The 40s and 50s saw the creation of a network of multilateral organisations designed to prevent a return to the beggar-thy-neighbour world of the 30s and to embed the new social democratic order. These institutions – the International Monetary Fund, the World Bank, the World Trade Organization (conceived in the 1940s but created decades later) and the European Union – have all to a greater or lesser extent been captured by neoliberal ideology and by big business interests. Faith in international cooperation has frayed.

One seeming difference between the 2010s and the 1930s is the absence of an ideological clash. During the Great Depression, there were plenty of people in the west who saw Stalin’s five-year plans as a credible alternative to free-market capitalism. That struggle ended with the collapse of the Soviet Union and the spread of the market to parts of the world where it had previously been off limits.

In fact, there is a challenge to free-market capitalism and it is coming from environmentalism. On the one hand, there is an ideology that prioritises growth; on the other a belief system that sees the obsession with growth as an existential threat to the planet.

Britain’s fixation with Brexit means it is easy to portray Theresa May as Chamberlain and to see the prime minister’s recent abortive trip to the EU summit as her Munich. This, though, misses the bigger picture. Brexit is not the most important issue facing the world; it is not even the most important issue facing Britain.

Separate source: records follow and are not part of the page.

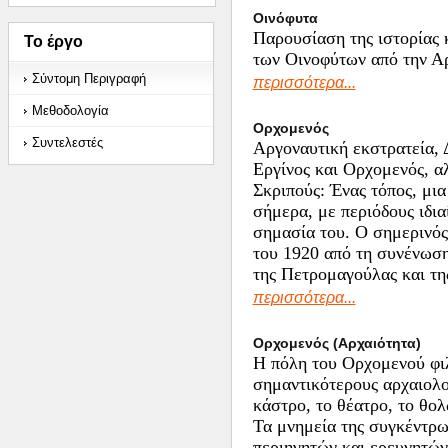
Οινόφυτα
Παρουσίαση της ιστορίας 
Το έργο
των Οινοφύτων από την Α
Σύντομη Περιγραφή
περισσότερα...
Μεθοδολογία
Ορχομενός
Συντελεστές
Αργοναυτική εκστρατεία, 
Εργίνoς και Ορχομενός, α
Σκριπούς: Ένας τόπος, μια
σήμερα, με περιόδους ιδια
σημασία του. Ο σημερινός
του 1920 από τη συνένωση
της Πετρομαγούλας και τη
περισσότερα...
Ορχομενός (Αρχαιότητα)
Η πόλη του Ορχομενού φιλ
σημαντικότερους αρχαιολο
κάστρο, το θέατρο, το θο
Τα μνημεία της συγκέντρω
περιηγητών και ερευνητώ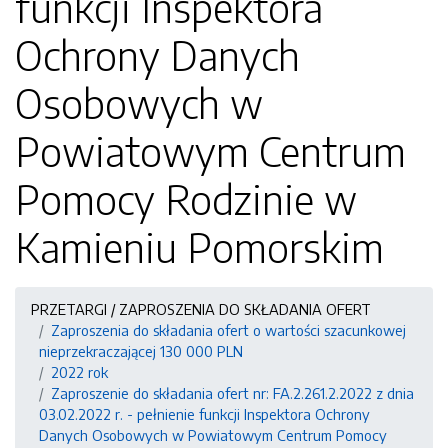
funkcji Inspektora
Ochrony Danych
Osobowych w
Powiatowym Centrum
Pomocy Rodzinie w
Kamieniu Pomorskim
PRZETARGI / ZAPROSZENIA DO SKŁADANIA OFERT
Zaproszenia do składania ofert o wartości szacunkowej
nieprzekraczającej 130 000 PLN
2022 rok
Zaproszenie do składania ofert nr: FA.2.261.2.2022 z dnia
03.02.2022 r. - pełnienie funkcji Inspektora Ochrony
Danych Osobowych w Powiatowym Centrum Pomocy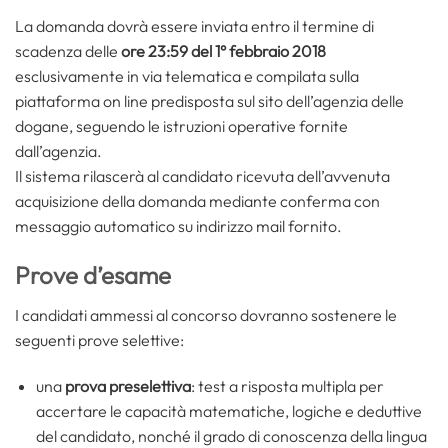
La domanda dovrà essere inviata entro il termine di
scadenza delle
ore 23:59 del 1° febbraio 2018
esclusivamente in via telematica e compilata sulla
piattaforma on line predisposta sul sito dell’agenzia delle
dogane, seguendo le istruzioni operative fornite
dall’agenzia.
Il sistema rilascerà al candidato ricevuta dell’avvenuta
acquisizione della domanda mediante conferma con
messaggio automatico su indirizzo mail fornito.
Prove d’esame
I candidati ammessi al concorso dovranno sostenere le
seguenti prove selettive:
una
prova preselettiva
: test a risposta multipla per
accertare le capacità matematiche, logiche e deduttive
del candidato, nonché il grado di conoscenza della lingua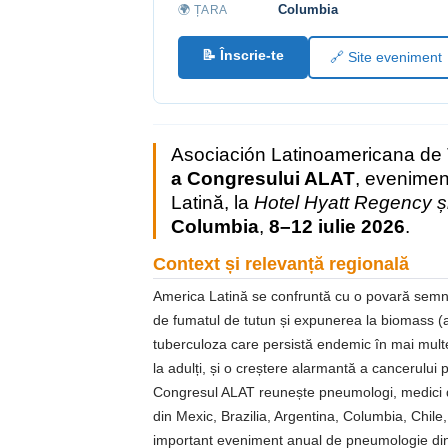
Columbia
🌍 ȚARA
📝 Înscrie-te
🔗 Site eveniment
Asociación Latinoamericana de
a Congresului ALAT
, evenimen
Latină, la
Hotel Hyatt Regency și
Columbia
,
8–12 iulie 2026
.
Context și relevanță regională
America Latină se confruntă cu o povară semnifi
de fumatul de tutun și expunerea la biomass (ar
tuberculoza care persistă endemic în mai multe
la adulți, și o creștere alarmantă a cancerulu
Congresul ALAT reunește pneumologi, medici de 
din Mexic, Brazilia, Argentina, Columbia, Chile
important eveniment anual de pneumologie din 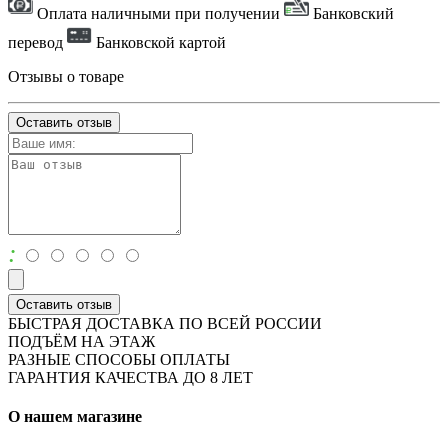
Оплата наличными при получении
Банковский
перевод
Банковской картой
Отзывы о товаре
Оставить отзыв
:
Оставить отзыв
БЫСТРАЯ ДОСТАВКА ПО ВСЕЙ РОССИИ
ПОДЪЁМ НА ЭТАЖ
РАЗНЫЕ СПОСОБЫ ОПЛАТЫ
ГАРАНТИЯ КАЧЕСТВА ДО 8 ЛЕТ
О нашем магазине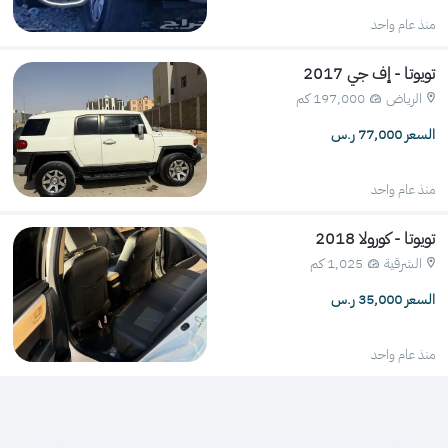
منذ عام واحد
تويوتا - إف جي 2017
الرياض
197,000 كم 
السعر 77,000 ر.س
منذ عام واحد
تويوتا - كورولا 2018
الشرقية
1,025 كم 
السعر 35,000 ر.س
منذ عام واحد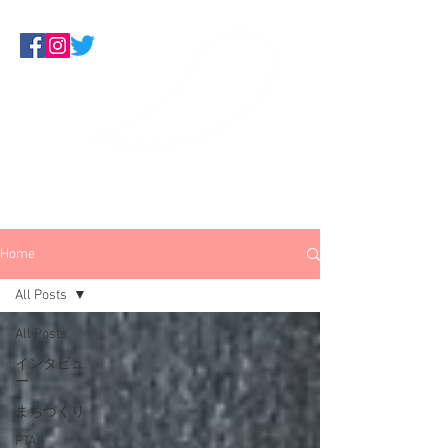
Make Some Noise
くらしにデモクラシーを！板橋ネッ
トワーク
Home
All Posts
All Posts
インタビュ
ー
まちづくり
PTA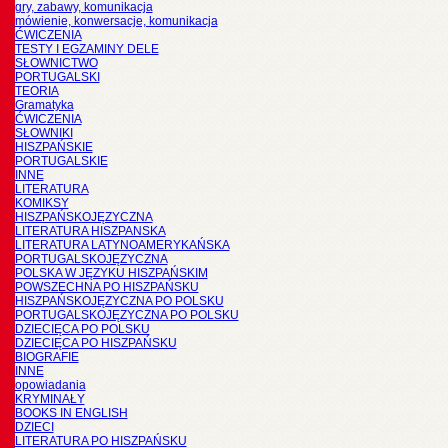
gry, zabawy, komunikacja
mówienie, konwersacje, komunikacja
ĆWICZENIA
TESTY I EGZAMINY DELE
SŁOWNICTWO
PORTUGALSKI
TEORIA
Gramatyka
ĆWICZENIA
SŁOWNIKI
HISZPAŃSKIE
PORTUGALSKIE
INNE
LITERATURA
KOMIKSY
HISZPAŃSKOJĘZYCZNA
LITERATURA HISZPANSKA
LITERATURA LATYNOAMERYKAŃSKA
PORTUGALSKOJĘZYCZNA
POLSKA W JĘZYKU HISZPAŃSKIM
POWSZECHNA PO HISZPAŃSKU
HISZPAŃSKOJĘZYCZNA PO POLSKU
PORTUGALSKOJĘZYCZNA PO POLSKU
DZIECIĘCA PO POLSKU
DZIECIĘCA PO HISZPAŃSKU
BIOGRAFIE
INNE
opowiadania
KRYMINAŁY
BOOKS IN ENGLISH
DZIECI
LITERATURA PO HISZPAŃSKU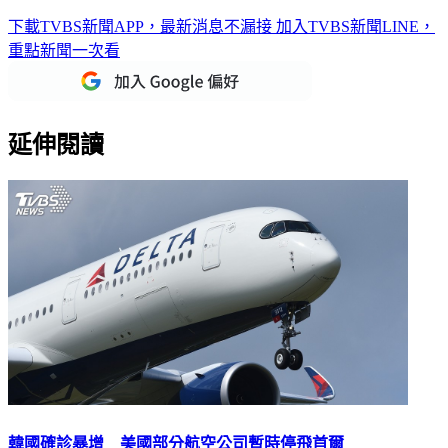
下載TVBS新聞APP，最新消息不漏接
加入TVBS新聞LINE，
重點新聞一次看
延伸閱讀
韓國確診暴增 美國部分航空公司暫時停飛首爾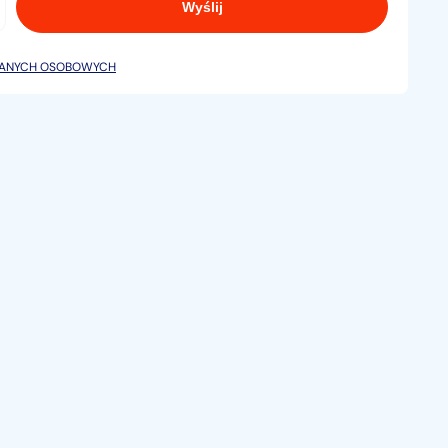
ABS i Traction Control. Układ wspomagający
DANYCH OSOBOWYCH
ch
znaków ograniczenia prędkości i wykrywania
 prędkości.
ertę.
 nie stanowi oferty handlowej w rozumieniu art. 66
rzepisów prawnych. Sprzedający nie odpowiada za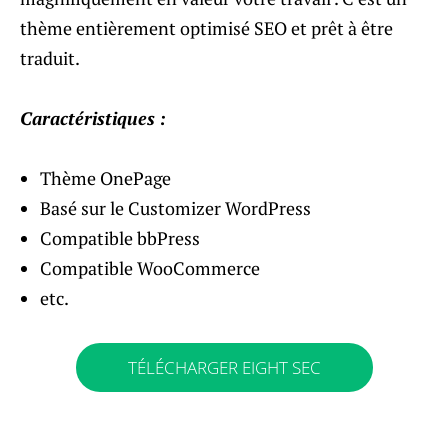
thème entièrement optimisé SEO et prêt à être
traduit.
Caractéristiques :
Thème OnePage
Basé sur le Customizer WordPress
Compatible bbPress
Compatible WooCommerce
etc.
TÉLÉCHARGER EIGHT SEC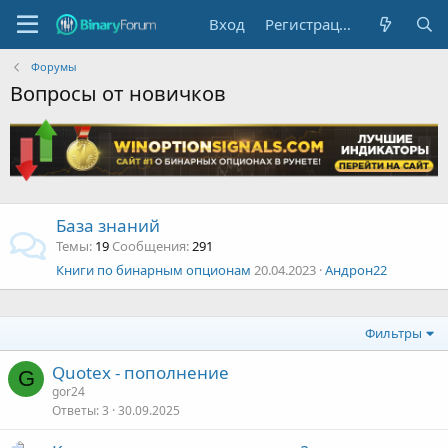
Вход
Регистрация
Форумы
Вопросы от новичков
База знаний
Темы
19
Сообщения
291
Книги по бинарным опционам
20.04.2023
Андрон22
Фильтры
Quotex - пополнение
G
gor24
Ответы
3
30.09.2025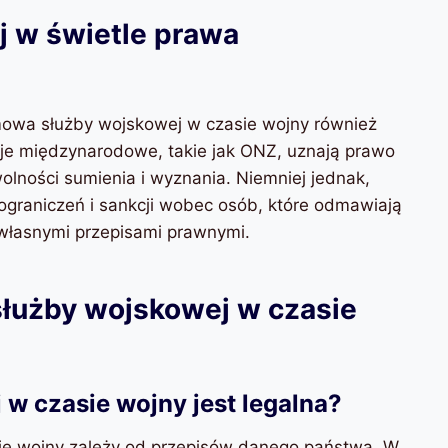
 w świetle prawa
wa służby wojskowej w czasie wojny również
cje międzynarodowe, takie jak ONZ, uznają prawo
lności sumienia i wyznania. Niemniej jednak,
raniczeń i sankcji wobec osób, które odmawiają
 własnymi przepisami prawnymi.
łużby wojskowej w czasie
w czasie wojny jest legalna?
e wojny zależy od przepisów danego państwa. W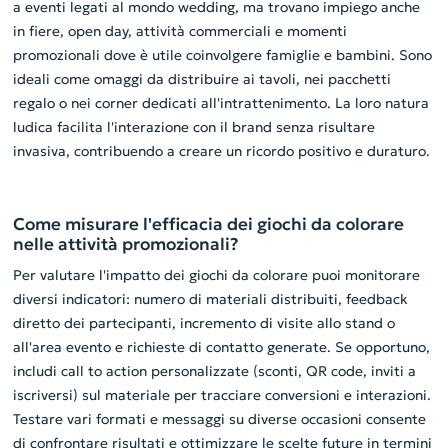
a eventi legati al mondo wedding, ma trovano impiego anche
in fiere, open day, attività commerciali e momenti
promozionali dove è utile coinvolgere famiglie e bambini. Sono
ideali come omaggi da distribuire ai tavoli, nei pacchetti
regalo o nei corner dedicati all'intrattenimento. La loro natura
ludica facilita l'interazione con il brand senza risultare
invasiva, contribuendo a creare un ricordo positivo e duraturo.
Come misurare l'efficacia dei giochi da colorare
nelle attività promozionali?
Per valutare l'impatto dei giochi da colorare puoi monitorare
diversi indicatori: numero di materiali distribuiti, feedback
diretto dei partecipanti, incremento di visite allo stand o
all'area evento e richieste di contatto generate. Se opportuno,
includi call to action personalizzate (sconti, QR code, inviti a
iscriversi) sul materiale per tracciare conversioni e interazioni.
Testare vari formati e messaggi su diverse occasioni consente
di confrontare risultati e ottimizzare le scelte future in termini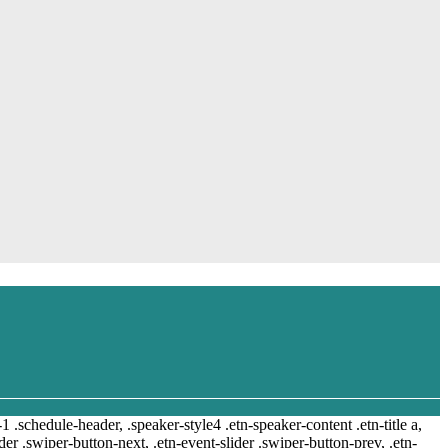
-1 .schedule-header, .speaker-style4 .etn-speaker-content .etn-title a,
ider .swiper-button-next, .etn-event-slider .swiper-button-prev, .etn-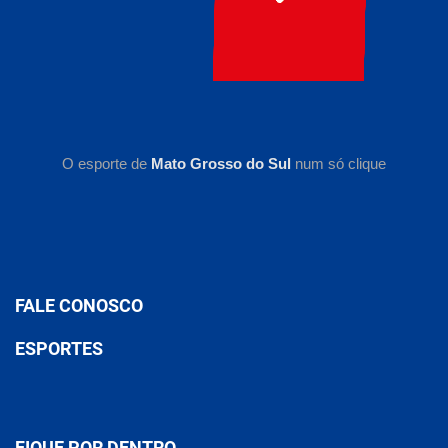
O esporte de
Mato Grosso do Sul
num só clique
FALE CONOSCO
ESPORTES
FIQUE POR DENTRO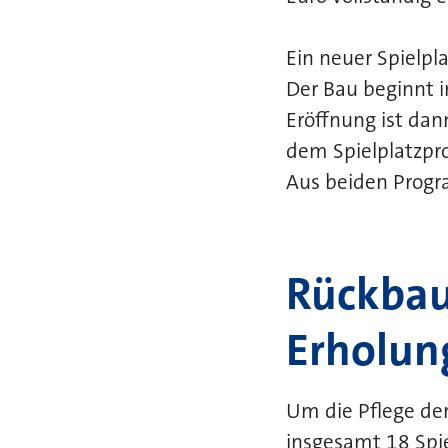
Ein neuer Spielp
Der Bau beginnt 
Eröffnung ist dann
dem Spielplatzp
Aus beiden Progr
Rückbau
Erholun
Um die Pflege der
insgesamt 18 Spie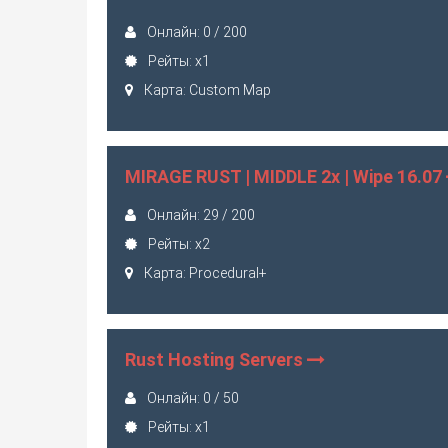
Онлайн: 0 / 200
Рейты: x1
Карта: Custom Map
MIRAGE RUST | MIDDLE 2x | Wipe 16.07
Онлайн: 29 / 200
Рейты: x2
Карта: Procedural+
Rust Hosting Servers
Онлайн: 0 / 50
Рейты: x1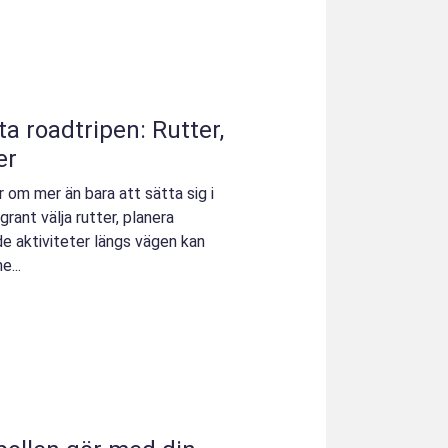
a roadtripen: Rutter,
er
r om mer än bara att sätta sig i
rant välja rutter, planera
e aktiviteter längs vägen kan
e...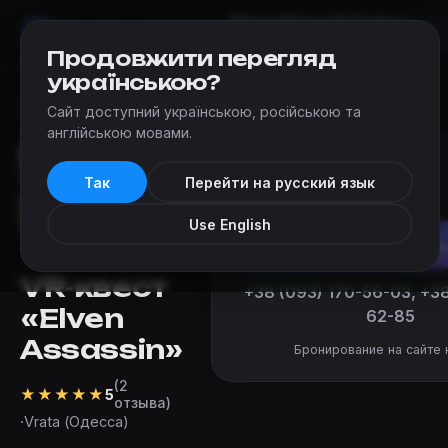
Квесты
Карта
Добавить
Мир
Квестов
Одесса
квест
Продовжити перегляд
українською?
Квесты
›
Vrata (Одесса)
›
Elven Assassin
Сайт доступний українською, російською та
англійською мовами.
от 250 ₴
Так
Перейти на русский язык
за команду
Use English
Забронировать
VR-квест
+38 (093) 170-56-03, +38
«Elven
62-85
Assassin»
Бронирование на сайте 
(2
★
★
★
★
★
5
отзыва)
·
Vrata (Одесса)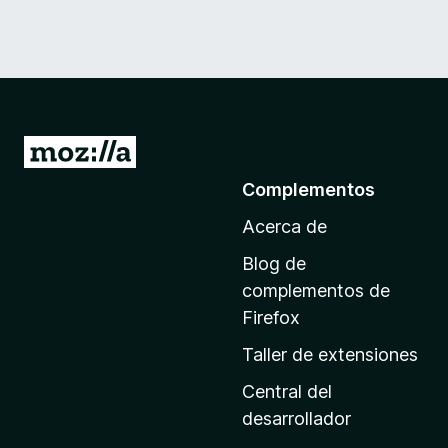
I
r
Complementos
a
Acerca de
l
a
Blog de
p
complementos de
á
Firefox
g
Taller de extensiones
i
n
Central del
a
desarrollador
d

Governments are aware of the risk posed by climate change. They know that they need to change the way their economies are run in order to hit targets for capping carbon emissions. They understand that time is not on their side. Yet at the UN summit in Poland they came up with an agreement they knew was inadequate to meet the challenge.

Katowice was the real Munich and the feeble UN accord the equivalent of the piece of paper Chamberlain brought back home with him from his meeting with Hitler. Appeasement doesn’t work and merely delays necessary policy action. That was true in the late 30s and it is true again today. Ultimately, policymakers have a choice. They can put their economies on an environmental war footing or they can continue to bottle it. In the 30s, they acted in time, but only just. For today’s appeasers, the moment of truth is nigh.